• _Material shown_:
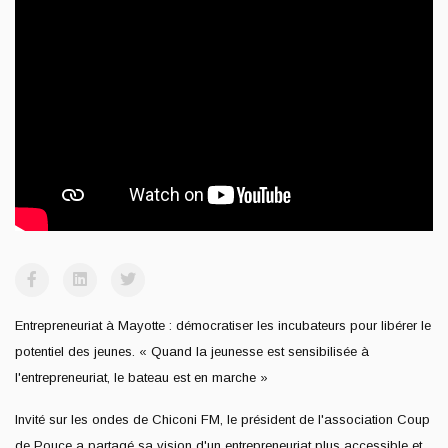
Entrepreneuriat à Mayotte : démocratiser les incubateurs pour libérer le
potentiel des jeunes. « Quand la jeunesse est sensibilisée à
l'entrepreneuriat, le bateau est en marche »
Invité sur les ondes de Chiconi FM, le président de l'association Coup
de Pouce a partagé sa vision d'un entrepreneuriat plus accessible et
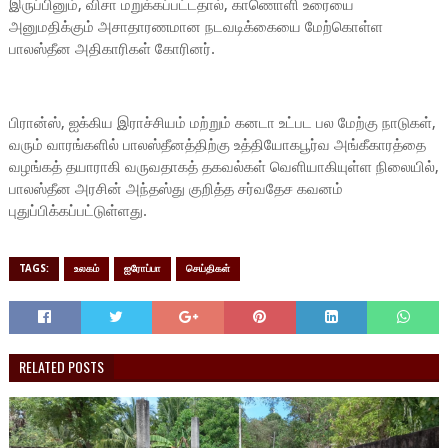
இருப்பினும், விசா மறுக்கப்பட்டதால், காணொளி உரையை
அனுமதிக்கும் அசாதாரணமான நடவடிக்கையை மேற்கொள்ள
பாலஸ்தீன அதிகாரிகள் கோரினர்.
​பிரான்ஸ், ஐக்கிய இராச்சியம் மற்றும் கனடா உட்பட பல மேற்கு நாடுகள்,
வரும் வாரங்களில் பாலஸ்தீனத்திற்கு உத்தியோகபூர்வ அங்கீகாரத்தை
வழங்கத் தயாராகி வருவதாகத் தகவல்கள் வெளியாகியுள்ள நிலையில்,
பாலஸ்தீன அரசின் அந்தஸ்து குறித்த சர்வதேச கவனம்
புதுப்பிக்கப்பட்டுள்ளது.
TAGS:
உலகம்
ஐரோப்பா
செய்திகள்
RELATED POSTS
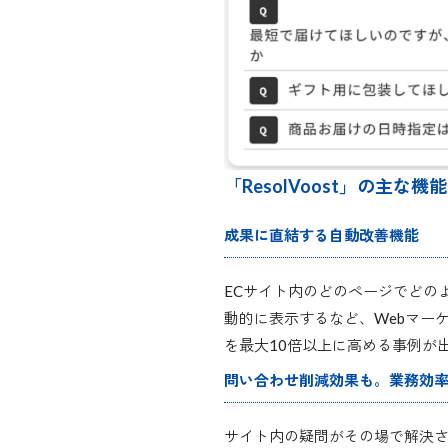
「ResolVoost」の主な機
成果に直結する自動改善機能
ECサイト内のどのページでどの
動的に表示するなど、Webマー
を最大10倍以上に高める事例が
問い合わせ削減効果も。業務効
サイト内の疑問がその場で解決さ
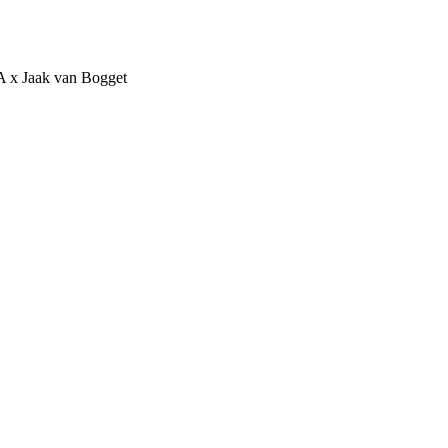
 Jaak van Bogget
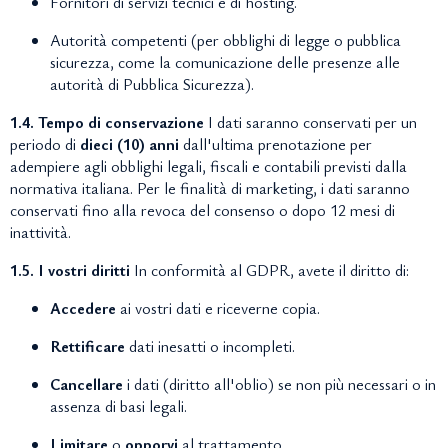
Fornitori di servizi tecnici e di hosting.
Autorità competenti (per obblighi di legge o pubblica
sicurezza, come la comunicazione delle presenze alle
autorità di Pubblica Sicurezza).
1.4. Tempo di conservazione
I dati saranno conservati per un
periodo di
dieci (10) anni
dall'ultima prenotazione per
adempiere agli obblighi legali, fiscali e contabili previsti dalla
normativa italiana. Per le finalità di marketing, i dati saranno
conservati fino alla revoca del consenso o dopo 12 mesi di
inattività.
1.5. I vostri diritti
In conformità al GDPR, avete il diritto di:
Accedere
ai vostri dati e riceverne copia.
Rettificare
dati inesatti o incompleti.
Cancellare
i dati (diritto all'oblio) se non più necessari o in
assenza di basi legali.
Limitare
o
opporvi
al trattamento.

...

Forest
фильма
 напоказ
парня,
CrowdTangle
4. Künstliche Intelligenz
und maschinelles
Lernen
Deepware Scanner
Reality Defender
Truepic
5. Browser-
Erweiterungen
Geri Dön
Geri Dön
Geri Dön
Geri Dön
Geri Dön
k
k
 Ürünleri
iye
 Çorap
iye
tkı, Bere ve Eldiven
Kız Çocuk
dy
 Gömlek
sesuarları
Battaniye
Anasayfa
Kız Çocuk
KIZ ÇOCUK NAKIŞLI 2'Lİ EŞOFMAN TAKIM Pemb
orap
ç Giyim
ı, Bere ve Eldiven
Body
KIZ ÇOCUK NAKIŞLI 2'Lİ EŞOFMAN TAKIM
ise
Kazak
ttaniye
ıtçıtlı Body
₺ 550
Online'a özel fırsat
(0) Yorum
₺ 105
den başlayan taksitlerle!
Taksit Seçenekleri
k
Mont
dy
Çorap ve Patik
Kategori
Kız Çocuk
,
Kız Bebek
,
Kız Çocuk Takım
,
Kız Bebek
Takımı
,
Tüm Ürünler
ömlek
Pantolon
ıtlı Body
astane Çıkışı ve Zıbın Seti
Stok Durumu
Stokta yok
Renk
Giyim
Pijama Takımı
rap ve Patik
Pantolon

• _What is required_:
Only the lines of the listing above from the one with "Entrepreneuriat à Mayotte" through the one with "இருப்பினும், விசா மறுக்கப்பட்டதால், காணொளி" should be output, exactly, with both ends kept and pictures left out.

• _Your response_:
Entrepreneuriat à Mayotte : démocratiser les incubateurs pour libérer le
potentiel des jeunes. « Quand la jeunesse est sensibilisée à
l'entrepreneuriat, le bateau est en marche »
Invité sur les ondes de Chiconi FM, le président de l'association Coup
de Pouce a partagé sa vision d'un entrepreneuriat plus accessible et
இருப்பினும், விசா மறுக்கப்பட்டதால், காணொளி உரையை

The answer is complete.